Welche Artikel der PC Games Hardware 09/2013 haben euch gefallen?
Welche Heft-DVD-Inhalte der PCGH 09/2013 haben euch gefallen?




			Dieser Inhalt steht nur eingeloggten Mitgliedern zur Verfügung.


----------



## jan455 (3. August 2013)

Ist die DVD-Hülle diesmal perforiert oder muss ich wieder das halbe Heft zerreißen um sie abzutrennen?


----------



## chickenwingattack (3. August 2013)

Mal wieder ordentliche Kost, aber der Megalüfter + Zeitlupe = Sehr geil!! Männerspielzeug halt


----------



## CD LABS: Radon Project (3. August 2013)

Online-Aktivierung für R.U.S.E.?
Ne, dann kann ich die Ausgabe einfach nicht mit DVD kaufen.
Mal schauen, ob mir die Themen die DVD-lose Version wert sind!


----------



## Black*Dragon* (4. August 2013)

Die Druckqualität ist dieses Mal eine Katastrophe. Sehr viele Starke Farbverschiebungen sodass ich schon an meiner Brille gezweifelt habe.
 Außerdem warum habt ihr bei eurem Multigputest nicht auf den neuen amd Treiber gewartet der sich genau diesem Problem annimmt. Das war doch bekannt!?

Steamkeys wiederum finde ich in Magazinen genial. Nach einmal ankucken landen die DVDs in der Ecke aber hat die Vollversion an einem zentralen Platz. Für 50 Euro + muss Steam nicht sein aber für 5-10 Euro isses doch ganz ok. And srsly willst du deine Heftvollversion verkaufen @@


----------



## CD LABS: Radon Project (4. August 2013)

Black*Dragon* schrieb:


> Die Druckqualität ist dieses Mal eine Katastrophe. Sehr viele Starke Farbverschiebungen sodass ich schon an meiner Brille gezweifelt habe. Außerdem warum habt ihr bei eurem Multigputest nicht auf den neuen amd Treiber gewartet der sich genau diesem Problem annimmt. Das war doch bekannt!? Naja schlechte Ausgabe diese Mal.
> 
> Steamkeys wiederum finde ich in Magazinen genial. Nach einmal ankucken landen die DVDs in der Ecke aber hat die Vollversion an einem zentralen Platz. Für 50 Euro + muss Steam nicht sein aber für 5-10 Euro isses doch ganz ok. And srsly willst du deine Heftvollversion verkaufen @@


 Diese Leute, die einfach nicht verstehen wollen, dass kein Wiederverkaufswert das mit Abstand geringste Problem von DRM ist...


----------



## Computer_Freak (4. August 2013)

Ich bin jetzt auch nicht der Freund von Onlineaktivierung, aber ein gutes PC-Magazin und ein gutes Spiel um 5,30, da ist schon zu verkraften das man es bei Steam aktivieren muss.


----------



## ЯoCaT (5. August 2013)

der steam key geht ja gerade soo noch, aber ein ubisoft konto .
Und dabei habe ich mich schon richtig gefreut, weil ruse ja eig ganz gut sein soll. Aber als ich dan gelsene habe ich muss es online registrieren lassen... nein danke, nicht mit mir!


----------



## Black*Dragon* (5. August 2013)

CD LABS: Radon Project schrieb:


> Diese Leute, die einfach nicht verstehen wollen, dass kein Wiederverkaufswert das mit Abstand geringste Problem von DRM ist...
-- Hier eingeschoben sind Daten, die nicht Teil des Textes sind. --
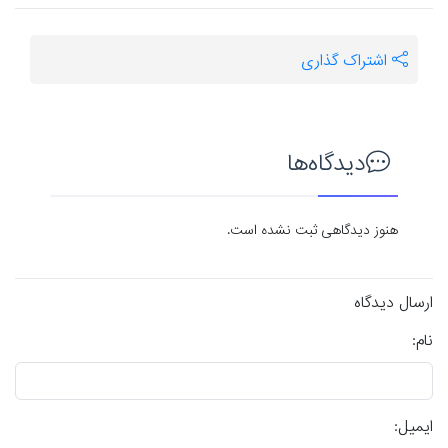
اشتراک گذاری
دیدگاه‌ها
هنوز دیدگاهی ثبت نشده است.
ارسال دیدگاه
نام:
ایمیل:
Doch genau darum geht es vordergründig bei DRM. Um den Gebrauchtmarkt also Wiederkauf zu verhindern  Ansonsten super Argumentation von dir, NICHT.
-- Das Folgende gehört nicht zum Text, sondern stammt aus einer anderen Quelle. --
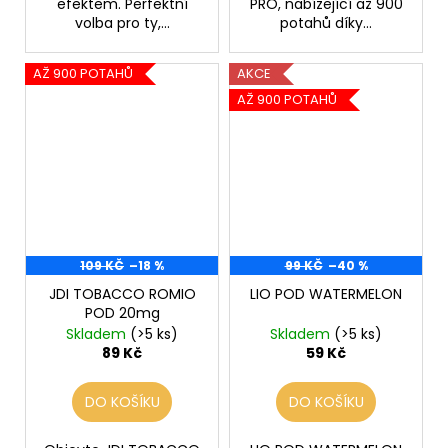
efektem. Perfektní
PRO, nabízející až 900
volba pro ty,...
potahů díky...
AŽ 900 POTAHŮ
AKCE
AŽ 900 POTAHŮ
109 KČ
–18 %
99 KČ
–40 %
JDI TOBACCO ROMIO
LIO POD WATERMELON
POD 20mg
Skladem
(>5 ks)
Skladem
(>5 ks)
89 Kč
59 Kč
DO KOŠÍKU
DO KOŠÍKU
 Aber nun sollte es mal wieder BTT gehen.


----------



## PCGH_Stephan (5. August 2013)

Bitte lasst uns von allgemeinen Diskussionen über DRM-Systeme wieder zurück zu Fragen und Kritik zum Heft kommen.
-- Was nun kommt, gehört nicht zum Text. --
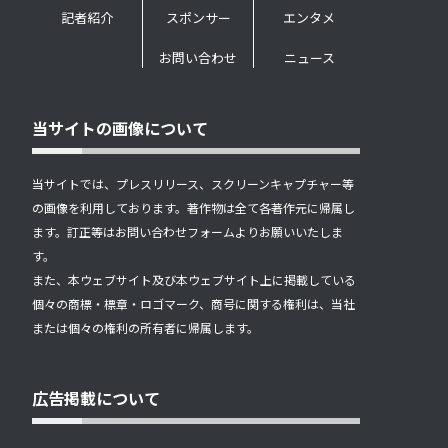
記者紹介
スポンサー
エンタメ
お問い合わせ
ニュース
当サイトの画像について
当サイトでは、プレスリリース、スクリーンキャプチャー等
の画像を利用しております。著作物は全て各著作元に帰属し
ます。訂正等はお問い合わせフォームよりお願いいたしま
す。
また、本ウェブサイト及び本ウェブサイト上に掲載している
個々の商標・標章・ロゴマーク、商号に関する権利は、当社
または個々の権利の所有者に帰属します。
広告掲載について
@jan455: Das kann ich nicht sicher sagen, weil wir noch keine Hefte hier haben und ich die Beschaffenheit der Hülle nicht bestimme. Meines Wissens war die Hülle aber lediglich einmalig aus produktionstechnischen Gründen nicht perforiert, wird es aber ab sofort weiterhin wieder sein. (Davon abgesehen: Bei nicht-perforierten Hüllen ist die Verwendung einer Schere zu empfehlen.)

@Black*Dragon*: Wenn du einen Fehldruck hast, kannst du uns 1-2 Bilder von den schlimmsten Stellen zusammen mit einer gültigen Versandadresse an redaktion@pcgameshardware.de schicken und erhälst kostenfrei Ersatz.


----------



## PCGH_Raff (5. August 2013)

Doch, wir haben eine einzige DVD-Version hier – und die ist bestens perforiert! 

MfG,
Raff


----------



## Black*Dragon* (5. August 2013)

PCGH_Stephan schrieb:


> @Black*Dragon*: Wenn du einen Fehldruck hast, kannst du uns 1-2 Bilder von den schlimmsten Stellen zusammen mit einer gültigen Versandadresse an redaktion@pcgameshardware.de schicken und erhälst kostenfrei Ersatz.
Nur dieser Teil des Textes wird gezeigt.